Cruisin’ to the rhythm

kelly-yoyoKelly and I made a little change to our pre-work walk this morning, taking 8th Avenue past the new community garden where some friends of ours have a plot. I’ve been able to see the installation happening as I’ve gone to and fro–between one thing and another, I pass the Broadway/Commercial intersection four to six times a day–but hadn’t gotten a good look. What’s there is attractive and thoughtfully laid out. The central area holds raised garden beds made of cedar, already pre-planted with veggies and herbs. Ground-level flower and berry gardens encircle these beds, and the backdrop is the Grandview Cut. The plants were donated by a local nursery, all the cedar chips are new and fragrant, and the whole thing radiates a newness and warmth that’s very pleasing. We are thinking we’ll do the walk past a lot in the next little while.

Community Garden on 8th and Commercial

Afterward, I made my way to Cafe Calabria and had a bash at the current fiction project, that slice of a novel I mentioned before, for the grant application. I was searching for one more scene to add into it, looking for something that had a bit of literary grit and referred back to the stuff I’ve put in the proposal, which is about shifting landscapes of privilege and the labeling, within large families, of different individuals as insiders and outsiders. On Wednesday I was sitting in the cafe scraping after that scene, whatever it was. I didn’t really expect to find the right answer, because I hadn’t slept the night before. But the idea came, to my surprise, and I scribbled some notes on it without getting started–trying to write on no sleep is never a good idea for me. Yesterday I drafted the first half, and today I wrapped it up. I have a piece I’m happy with now, and I have until fall to polish it until it shines.

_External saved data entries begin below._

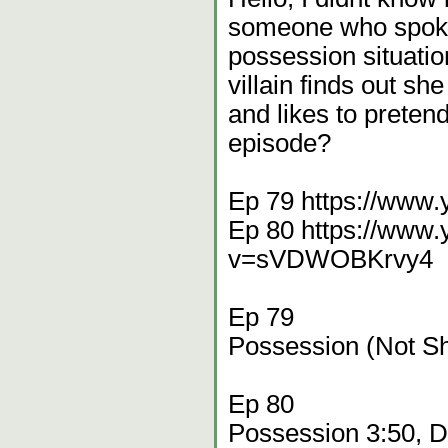
someone who spoke 
possession situatio
villain finds out s
and likes to preten
episode?
Ep 79 https://www
Ep 80 https://www
v=sVDWOBKrvy4
Ep 79
Possession (Not S
Ep 80
Possession 3:50,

I am delighted to have reached this point. If I’m not swamped by other commitments (some of which I’m chasing very actively), I will write a draft of the whole book in November, just as I did WINTERGIRLS and DAUGHTERS OF ZEUS.

Here’s a snippet from earlier the draft:

Sarah Varney’s address was a residential hotel, one that, from the look of it, was home to a good chunk of the city’s addict population. Its windows were black with grime, its awning greasy and tattered, with loose aluminium ribs inhabited by motheaten, feebly peeping pigeons. The sidewalk leading to the reinforced revolving door was glazed in bird droppings; it was impossible not to track them in.

The door spun them out into a lobby that smelled of Lysol and urine. A diminutive Asian crone eyeballed them through a cage of greasy bulletproof glass.

This feels very much as if it’s at a finished-for-now point, and given that we’re headed to Seattle for the LOCUS Awards tomorrow, I will probably skip actual fiction-writing for the whole of the weekend. By Monday, I’ll need to have decided what to work on next. I have another proposal I’d be delighted to work on, but I’m waiting on some notes; I have a drafted squid story that could use some attention, and a horror novel, SEE HOW THEY RUN, that I want to revise at some point in the near. I have a pile of books I need to read for various research stuff, and one I want to review.

Non-fic stuff on the go includes three last lectures for Novel Writing II and assorted admin stuff, two guest blog posts to write, a review, some things I want to talk and post about in this space, critiques for a couple of my one on one students, fine-tuning of a website I’m developing for my choir, and more work on the alyxdellamonica.com page.

On a more recreational note, I need to review everything I learned in last year’s Italian class before my next one begins in about ten days time and one of my Jonathan Coulton albums has vanished from my iPod.